▶ _Work request_
Only one stretch of the records below is wanted: the lines from the one holding "Research Universities for" through the one holding "[Home] (140, 2514)". Return it exactly, both ends included.

══════

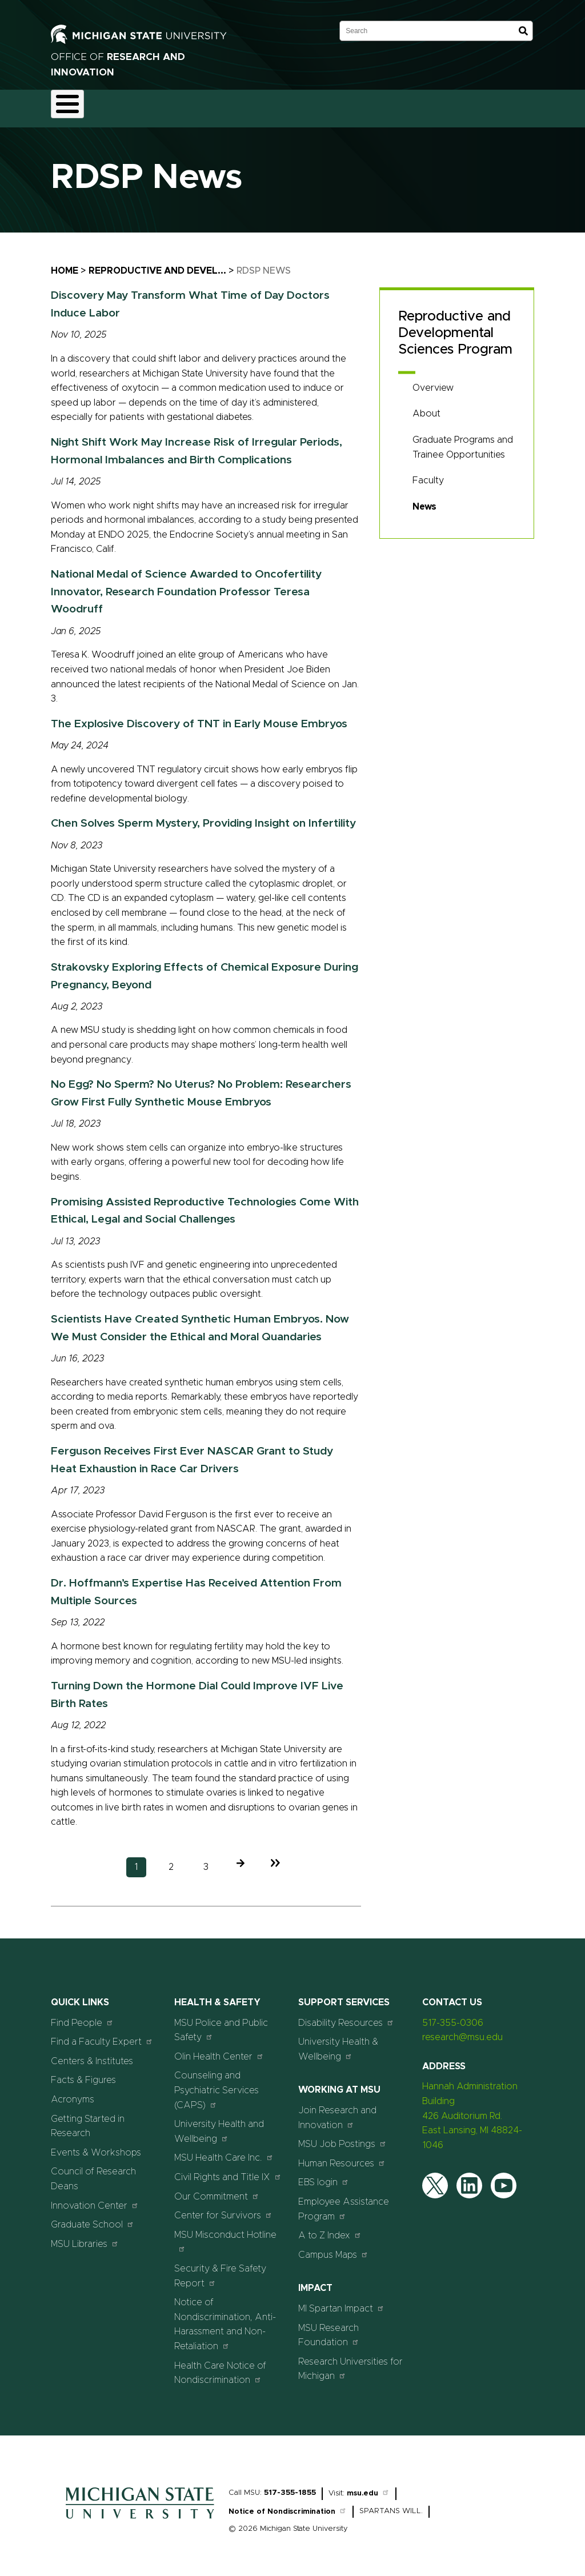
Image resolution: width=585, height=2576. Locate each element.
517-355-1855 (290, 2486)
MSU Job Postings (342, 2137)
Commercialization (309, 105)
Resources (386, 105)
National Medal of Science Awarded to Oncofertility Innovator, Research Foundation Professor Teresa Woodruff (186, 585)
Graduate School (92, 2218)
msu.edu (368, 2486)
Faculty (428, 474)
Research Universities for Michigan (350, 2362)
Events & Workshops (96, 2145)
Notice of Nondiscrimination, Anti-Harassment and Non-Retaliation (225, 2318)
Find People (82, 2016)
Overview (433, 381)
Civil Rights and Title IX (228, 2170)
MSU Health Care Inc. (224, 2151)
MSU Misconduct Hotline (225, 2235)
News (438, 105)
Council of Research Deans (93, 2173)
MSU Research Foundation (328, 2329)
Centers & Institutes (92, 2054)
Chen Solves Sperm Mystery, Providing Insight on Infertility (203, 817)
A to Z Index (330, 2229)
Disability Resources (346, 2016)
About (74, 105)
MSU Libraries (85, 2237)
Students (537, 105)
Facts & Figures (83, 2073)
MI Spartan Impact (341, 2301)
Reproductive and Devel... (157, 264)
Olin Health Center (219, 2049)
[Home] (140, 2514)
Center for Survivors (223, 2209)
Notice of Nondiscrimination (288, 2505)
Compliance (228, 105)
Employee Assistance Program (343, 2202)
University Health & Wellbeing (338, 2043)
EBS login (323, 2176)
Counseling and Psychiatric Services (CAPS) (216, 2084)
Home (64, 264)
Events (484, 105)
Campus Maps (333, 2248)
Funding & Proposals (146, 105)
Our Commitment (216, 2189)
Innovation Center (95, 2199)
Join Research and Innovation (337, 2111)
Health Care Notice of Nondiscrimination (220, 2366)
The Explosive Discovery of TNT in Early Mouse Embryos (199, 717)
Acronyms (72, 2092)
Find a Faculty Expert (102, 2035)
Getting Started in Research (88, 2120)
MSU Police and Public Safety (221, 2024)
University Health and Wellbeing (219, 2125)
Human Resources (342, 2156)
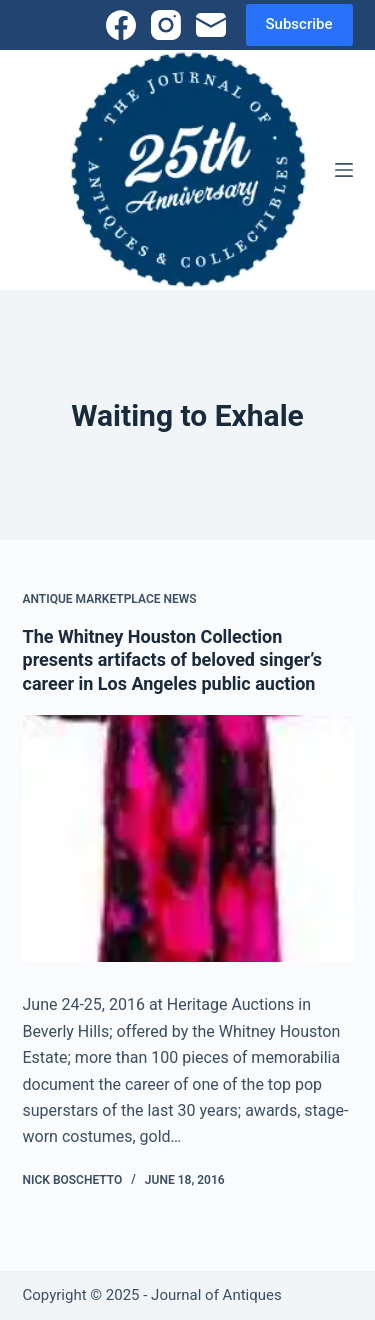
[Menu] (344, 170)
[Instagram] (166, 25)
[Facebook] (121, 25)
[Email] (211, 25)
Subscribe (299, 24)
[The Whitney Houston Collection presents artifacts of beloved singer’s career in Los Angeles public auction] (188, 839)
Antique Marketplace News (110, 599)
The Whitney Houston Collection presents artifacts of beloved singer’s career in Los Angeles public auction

══════

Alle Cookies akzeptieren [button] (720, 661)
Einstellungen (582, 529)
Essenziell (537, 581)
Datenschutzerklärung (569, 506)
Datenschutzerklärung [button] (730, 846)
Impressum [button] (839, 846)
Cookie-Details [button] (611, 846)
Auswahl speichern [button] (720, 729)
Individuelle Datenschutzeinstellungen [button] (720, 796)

══════

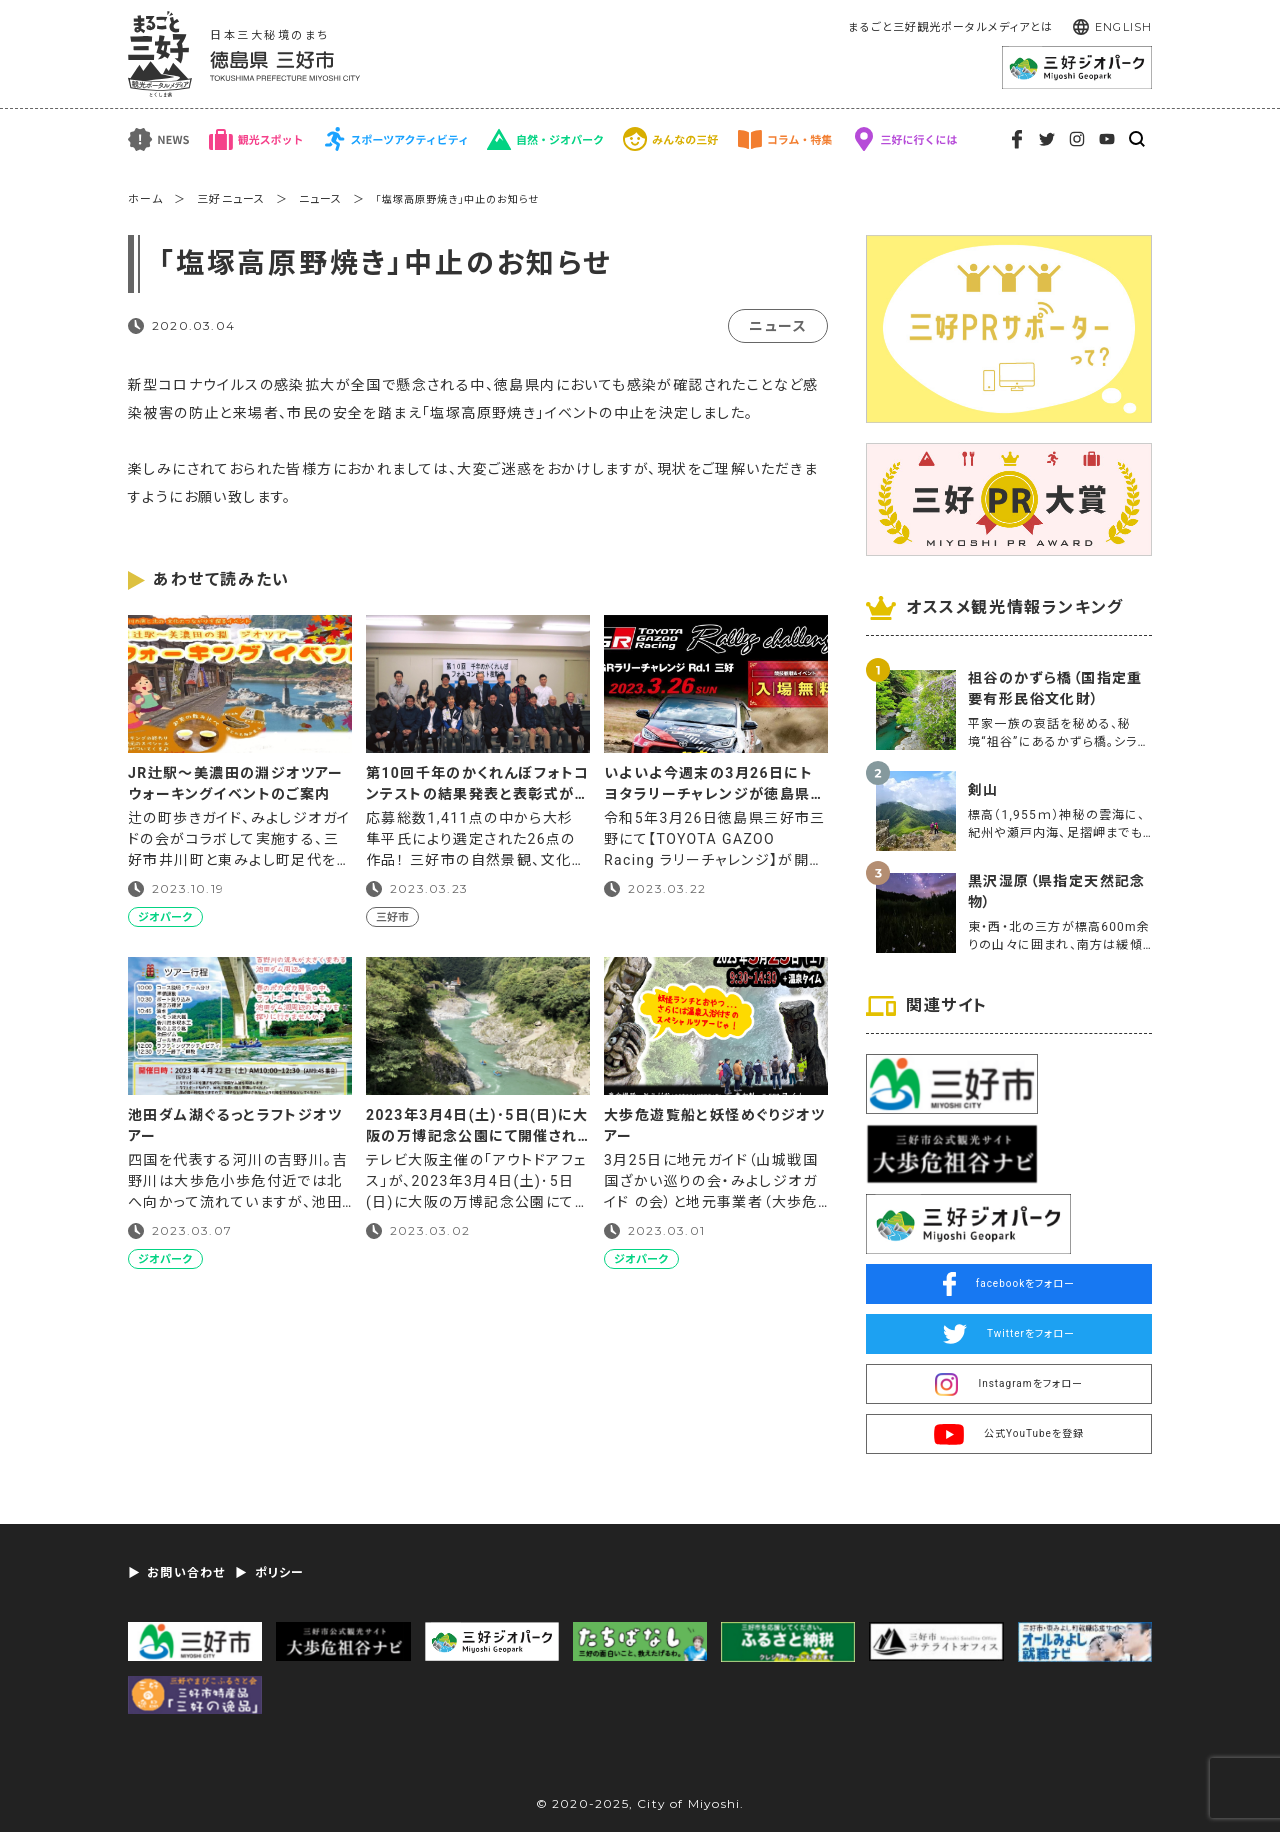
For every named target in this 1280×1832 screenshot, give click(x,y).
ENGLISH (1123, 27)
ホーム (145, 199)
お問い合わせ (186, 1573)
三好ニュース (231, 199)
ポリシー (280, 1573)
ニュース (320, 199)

══════

▶ _Solution to the exercise_
Research Universities for Michigan (350, 2362)
Events & Workshops (96, 2145)
Notice of Nondiscrimination, Anti-Harassment and Non-Retaliation (225, 2318)
Find People (82, 2016)
Overview (433, 381)
Civil Rights and Title IX (228, 2170)
MSU Health Care Inc. (224, 2151)
MSU Misconduct Hotline (225, 2235)
News (438, 105)
Council of Research Deans (93, 2173)
MSU Research Foundation (328, 2329)
Centers & Institutes (92, 2054)
Chen Solves Sperm Mystery, Providing Insight on Infertility (203, 817)
A to Z Index (330, 2229)
Disability Resources (346, 2016)
About (74, 105)
MSU Libraries (85, 2237)
Students (537, 105)
Facts & Figures (83, 2073)
MI Spartan Impact (341, 2301)
Reproductive and Devel... (157, 264)
Olin Health Center (219, 2049)
[Home] (140, 2514)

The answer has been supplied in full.